Too much of a good thing? On the futility of market research

A glut of research today may be less helpful than it seems. The Reformed Broker hopes analysts will start taking better advantage of datasets and improved transparency in order to bring a more novel research product to market. 

Trader Stephen Holden, right, works on the floor of the New York Stock Exchange Tuesday, July 3, 2012. Equity analysts have a lot of research at their disposal, but more information doesn't necessarily mean better information.

Richard Drew/AP

July 3, 2012

Zero Hedge posted some recent commentary from Nicholas Colas (ConvergEx) that discusses the way forward for equity analysts once this macro storm abates.  I particularly liked the intro, in which Nic lays bare the problem for all to see, the utter pointlessness of so much research today:

Suppose for a moment that you are a money manager with just one client, whose investment more than covers your day-to-day expenses at your customary 2% management fee.  The catch to this happy arrangement is that this investor wants a 10% absolute return and will pull his capital if you do not achieve it.  On the plus side, he will keep the money with you for as long as you achieve this bogey.  Drawdowns don’t matter; just make 10%.  Oh, and the performance fee is 50% of anything over that target.
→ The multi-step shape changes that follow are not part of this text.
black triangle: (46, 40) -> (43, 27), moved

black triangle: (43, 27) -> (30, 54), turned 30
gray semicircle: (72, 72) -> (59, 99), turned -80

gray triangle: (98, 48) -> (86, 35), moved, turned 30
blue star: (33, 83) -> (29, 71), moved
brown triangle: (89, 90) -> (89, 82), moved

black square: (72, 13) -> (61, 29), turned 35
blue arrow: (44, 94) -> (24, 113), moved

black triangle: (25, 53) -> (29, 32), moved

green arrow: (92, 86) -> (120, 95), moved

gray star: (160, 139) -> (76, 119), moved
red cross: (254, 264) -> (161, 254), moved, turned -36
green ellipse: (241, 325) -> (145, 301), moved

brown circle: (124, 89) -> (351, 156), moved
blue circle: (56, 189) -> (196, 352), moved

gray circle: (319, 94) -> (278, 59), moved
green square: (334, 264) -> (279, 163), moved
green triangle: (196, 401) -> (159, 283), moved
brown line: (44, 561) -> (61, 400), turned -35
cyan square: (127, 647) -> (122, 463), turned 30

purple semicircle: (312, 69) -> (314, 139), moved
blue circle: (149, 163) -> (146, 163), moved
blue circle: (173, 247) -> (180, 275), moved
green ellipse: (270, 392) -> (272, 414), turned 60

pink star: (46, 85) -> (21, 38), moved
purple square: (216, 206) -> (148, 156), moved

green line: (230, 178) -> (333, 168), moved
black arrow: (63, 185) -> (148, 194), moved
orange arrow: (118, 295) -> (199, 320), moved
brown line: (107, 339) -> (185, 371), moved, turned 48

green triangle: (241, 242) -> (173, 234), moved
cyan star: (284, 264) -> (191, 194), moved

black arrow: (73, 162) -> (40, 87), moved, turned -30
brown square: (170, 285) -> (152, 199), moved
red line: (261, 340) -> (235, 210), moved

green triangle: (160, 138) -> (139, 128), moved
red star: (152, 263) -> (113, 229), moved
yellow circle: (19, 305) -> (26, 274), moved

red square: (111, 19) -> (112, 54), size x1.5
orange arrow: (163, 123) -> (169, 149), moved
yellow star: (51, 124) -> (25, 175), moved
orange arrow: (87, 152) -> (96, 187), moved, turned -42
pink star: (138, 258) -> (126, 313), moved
One more catch – you can only use one external resource in your investment process.  Our mystery client wants you focused.  Your choices are:

  • Unlimited access to one major broker’s sell side research and investment conferences.
  • Top-customer status at one expert network of your choice.
  • All the quantitative research resources you would like.  The catch here is that you can only hire a few programmers to exploit this content.
  • Unlimited access to a top-tier macro research firm, with resources deep in every major central bank around the world.
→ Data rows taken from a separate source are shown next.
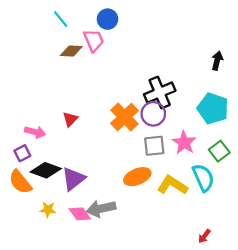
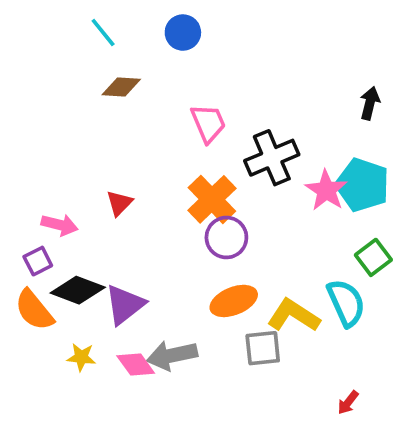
pink trapezoid: (94, 40) -> (208, 123), moved
purple circle: (153, 114) -> (226, 237), moved
pink star: (184, 143) -> (326, 190), moved
gray square: (154, 146) -> (263, 348), moved

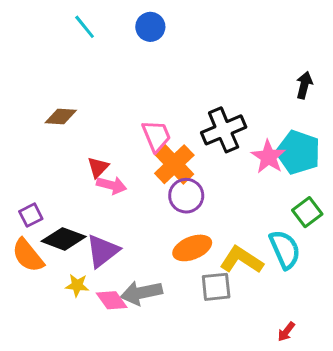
brown diamond: (121, 87) -> (61, 116), moved
pink trapezoid: (208, 123) -> (156, 136), moved
pink arrow: (60, 225) -> (112, 185), moved
yellow star: (81, 357) -> (77, 285), moved

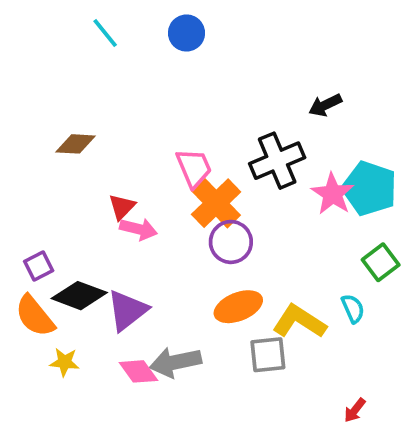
black arrow: (304, 85) -> (325, 105), moved, turned -130
cyan semicircle: (285, 249) -> (353, 309), size x0.6
yellow star: (77, 285) -> (64, 362), moved

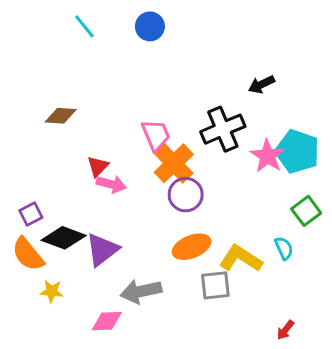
pink diamond: (138, 371) -> (107, 321), moved, turned -56

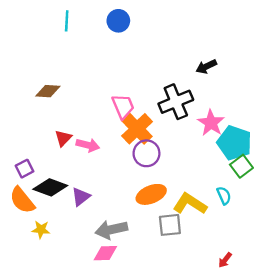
cyan line: (84, 26) -> (67, 21), turned 42
cyan pentagon: (297, 151) -> (234, 143), moved
red triangle: (98, 166) -> (63, 138), moved
purple triangle: (102, 250) -> (81, 197), size x0.7
pink diamond: (107, 321) -> (105, 253), moved

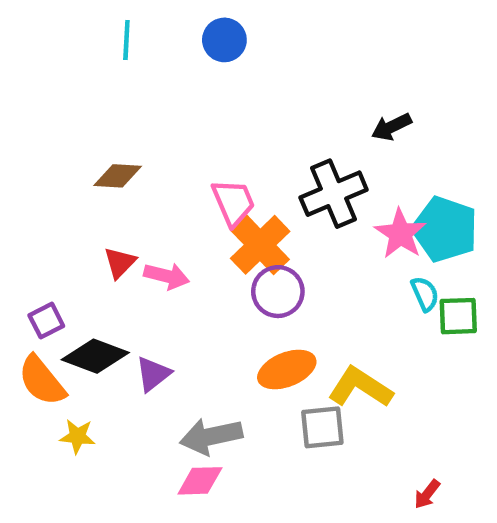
brown diamond: (48, 91) -> (118, 176), moved
cyan pentagon: (234, 143) -> (445, 229), moved
green square: (241, 166) -> (458, 316), turned 35
cyan semicircle: (224, 196) -> (425, 294), moved

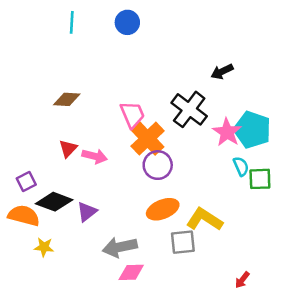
black cross: (334, 194) -> (189, 109), turned -30
orange semicircle: (42, 381) -> (24, 216), turned 144
pink diamond: (200, 481) -> (131, 272), moved

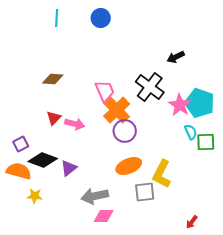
yellow L-shape: (204, 219) -> (162, 174), turned -96

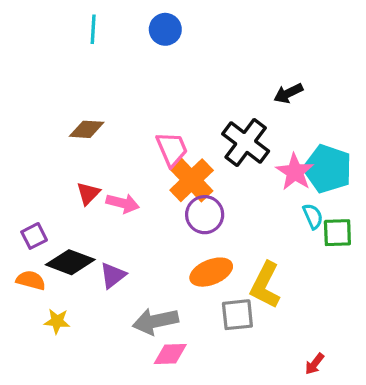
orange semicircle: (19, 171) -> (31, 280), size x0.7

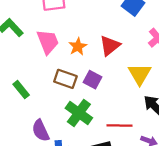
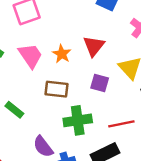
purple square: (93, 80) -> (100, 83), moved
green cross: (79, 113) -> (78, 120), turned -32

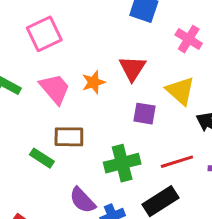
orange star: (62, 54) -> (93, 82), turned 30
brown rectangle: (57, 89) -> (69, 137), moved

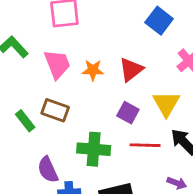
red line: (177, 162) -> (145, 145), moved

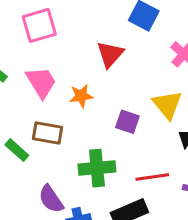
red triangle: (131, 69) -> (110, 54), moved
orange star: (93, 70) -> (81, 96), moved
red line: (145, 145) -> (152, 177), moved

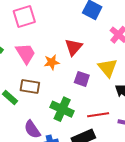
red triangle: (110, 54) -> (74, 47), moved
green cross: (97, 168) -> (62, 109), turned 30

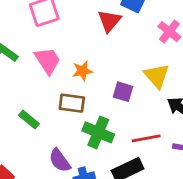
red triangle: (74, 47) -> (109, 21), moved
brown rectangle: (30, 86) -> (72, 103), moved

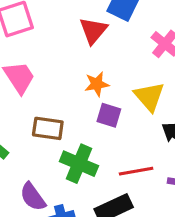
orange star: (82, 71) -> (97, 84), moved

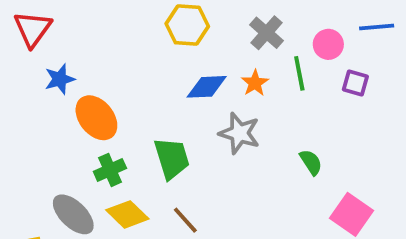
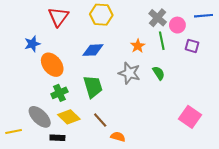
red triangle: (33, 29) -> (58, 17), moved
gray cross: (266, 33) -> (158, 18), moved
blue diamond: (207, 87) -> (93, 50), moved
green semicircle: (311, 162) -> (159, 73), moved

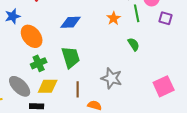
gray star: (129, 73) -> (112, 78), moved
yellow diamond: (69, 117) -> (48, 86), turned -45
pink square: (190, 117) -> (164, 86), turned 30
brown line: (100, 120) -> (78, 89), turned 42

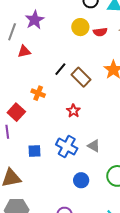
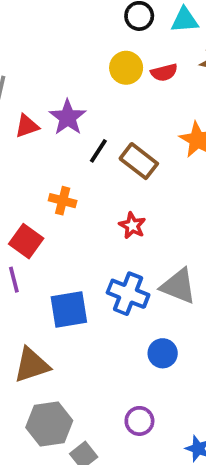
purple star: (35, 20) -> (68, 117), moved
gray triangle: (94, 146) -> (178, 286), size x1.5
blue square: (34, 151) -> (69, 309), size x1.5

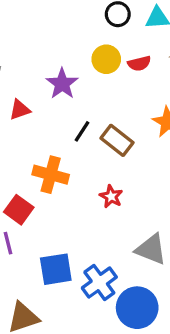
purple star: (68, 117) -> (62, 84), moved
orange cross: (63, 201) -> (51, 175), size x1.5
blue cross: (128, 294) -> (99, 283), moved, turned 32
blue circle: (163, 353) -> (137, 308), size x1.6

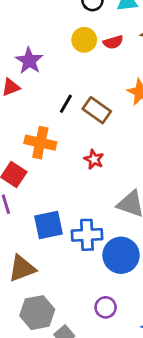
purple star: (62, 84) -> (29, 61), moved
blue cross: (99, 283) -> (87, 235), turned 36

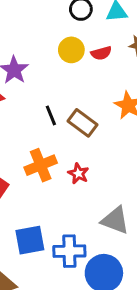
black line: (66, 104) -> (51, 115), turned -54
orange cross: (40, 143) -> (41, 165), moved, turned -36

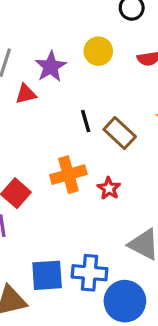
yellow circle: (71, 50) -> (98, 51), moved
blue square: (30, 240) -> (47, 275), moved

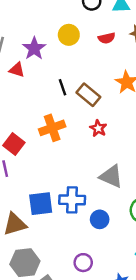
red triangle: (26, 94) -> (17, 70), turned 35
red star: (109, 188) -> (98, 128), moved
blue circle: (125, 301) -> (100, 219), size x0.6

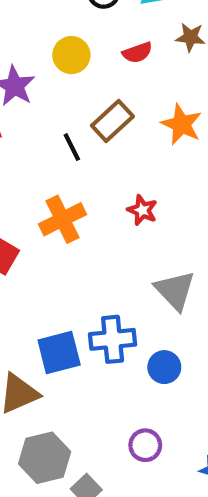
brown rectangle: (88, 95) -> (112, 121), moved, turned -75
gray triangle: (111, 176) -> (175, 290), turned 30

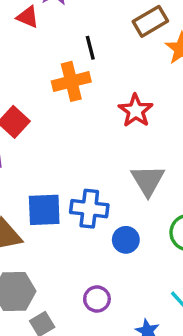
brown rectangle: (112, 121) -> (150, 21), moved
red star: (142, 210) -> (136, 111), size x1.4
orange cross: (62, 219) -> (71, 81), moved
In the current investment environment, the last choice is the lay-up answer.  With asset price correlations near 90% for a wide range of investment choices, the on-off switch to market direction sits in Washington, Frankfurt, Beijing, and other centers of political and central bank power.  The other choices would give you little insight here.  Even those brokerages with excellent macro research and alumni in high places don’t seem to be able to call the twists and turns of macro policy.

That about sums up the last three years or so.

Colas is optimistic that analysts will start taking better advantage of datasets and the transparency afforded us in the internet age in order to bring a more novel research product to market.  Or failing that, they could just continue to rely on "management access" until the last guy out turns off the light.  Whatever, LOL.